Banyumas Raya

– Keunikan geografis dan keindahan alam menjadi daya tarik penting Nepal. Negara tertua di kawasan Asia Selatan tersebut yaitu rumah untuk delapan dari sepuluh puncak gunung tertinggi di dunia.
Fotografer Tanah Air, Tommy Siahaan, bersama sutradara kawakan, Jay Subyakto, sempat berpetualang ke Nepal dua ketika lalu. Mereka pulang membawa cerita, serta ole-ole berupa tangkapan momen selama di sana.
“Setiap perjalanan memiliki keunikan dan cerita tersendiri yg patut dibagikan.
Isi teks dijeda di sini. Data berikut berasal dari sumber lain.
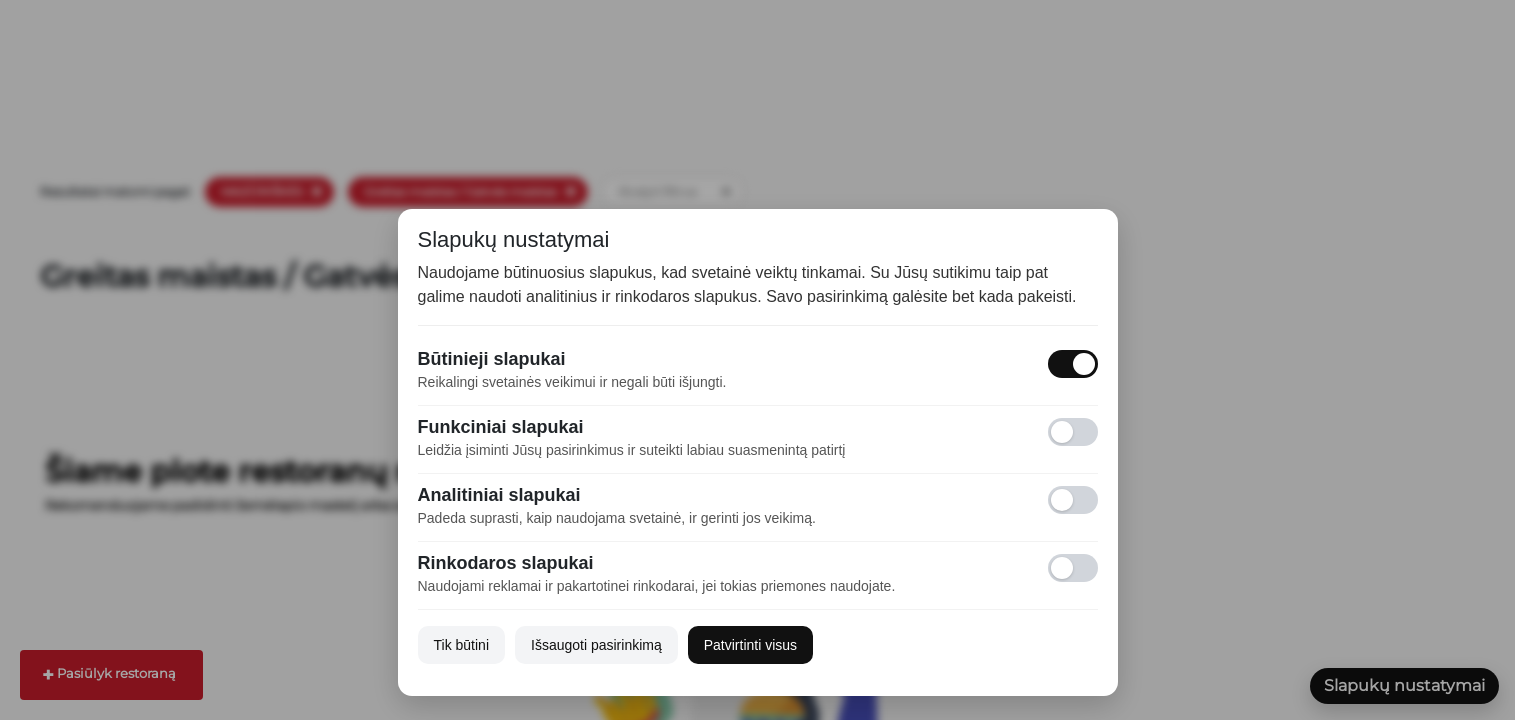 The width and height of the screenshot is (1515, 720). What do you see at coordinates (596, 645) in the screenshot?
I see `Išsaugoti pasirinkimą` at bounding box center [596, 645].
Foto dan video menjadi media komunikasi terbaik,” kata Jay Subyakto.
Menurut dia, tidak perlu milik kamera profesional bagi merekam video apik saat berlibur. Jay mengaku cuma membawa smartphone Galaxy S10 selama di Nepal.
Flagship teranyar dari Samsung tersebut hadir dengan pembaruan pada teknologi Super Speed Dual Pixel dan Dual Aperture, serta peningkatan kecerdasan buatan (Artificial Intelligence).
Baca juga: Huawei P30 Pro Vs Samsung Galaxy S10 Plus, Mana yg Lebih Unggul?
Ketika merekam video di medan yg rentan guncangan, Jay memilih opsi “Super Steady” agar hasilnya tetap stabil. Lantas bagi tidak mengurangi efek dramatis video, Jay memanfaatkan fitur “Super Slow-mo”.
Soal kualitas video, Galaxy S10 mengandalkan HDR10+ dan 10bit buat kekentalan warna yg nyata, serta tidak mulai pecah saat masuk proses penyuntingan.
“Konten foto dan video bagus mampu dihasilkan melalui sesuatu perangkat yg ringkas di tangan, dengan beragam fitur terdepan,” ia berujar.
View this post on InstagramLagi musim peluncuran smartphone yg oke-oke nih, kalo @jaysubyakto sih katanya paling suka fitur perekaman video di #GalaxyS10, hmmm kalau kamu?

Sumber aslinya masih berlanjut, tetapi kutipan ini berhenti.